=== Begin Enclosure ===
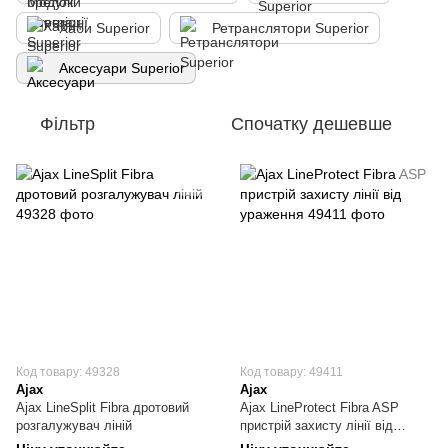
Хаби Superior
Ретранслятори Superior
Аксесуари Superior
Фільтр
Спочатку дешевше
Код товару: 49328
Код товару: 49411
Ajax
Ajax
Ajax LineSplit Fibra дротовий
Ajax LineProtect Fibra ASP
розгалужувач ліній
пристрій захисту лінії від
ураження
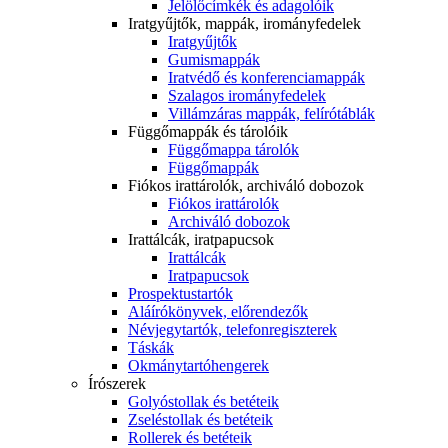
Jelölőcímkék és adagolóik
Iratgyűjtők, mappák, irományfedelek
Iratgyűjtők
Gumismappák
Iratvédő és konferenciamappák
Szalagos irományfedelek
Villámzáras mappák, felírótáblák
Függőmappák és tárolóik
Függőmappa tárolók
Függőmappák
Fiókos irattárolók, archiváló dobozok
Fiókos irattárolók
Archiváló dobozok
Irattálcák, iratpapucsok
Irattálcák
Iratpapucsok
Prospektustartók
Aláírókönyvek, előrendezők
Névjegytartók, telefonregiszterek
Táskák
Okmánytartóhengerek
Írószerek
Golyóstollak és betéteik
Zseléstollak és betéteik
Rollerek és betéteik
=== End Enclosure ===
What is expected
Every line of the material above must be written out exactly, with no pictures.

Answer space
Хаби Superior
Ретранслятори Superior
Аксесуари Superior
Фільтр
Спочатку дешевше
Код товару: 49328
Код товару: 49411
Ajax
Ajax
Ajax LineSplit Fibra дротовий
Ajax LineProtect Fibra ASP
розгалужувач ліній
пристрій захисту лінії від
ураження
Jelölőcímkék és adagolóik
Iratgyűjtők, mappák, irományfedelek
Iratgyűjtők
Gumismappák
Iratvédő és konferenciamappák
Szalagos irományfedelek
Villámzáras mappák, felírótáblák
Függőmappák és tárolóik
Függőmappa tárolók
Függőmappák
Fiókos irattárolók, archiváló dobozok
Fiókos irattárolók
Archiváló dobozok
Irattálcák, iratpapucsok
Irattálcák
Iratpapucsok
Prospektustartók
Aláírókönyvek, előrendezők
Névjegytartók, telefonregiszterek
Táskák
Okmánytartóhengerek
Írószerek
Golyóstollak és betéteik
Zseléstollak és betéteik
Rollerek és betéteik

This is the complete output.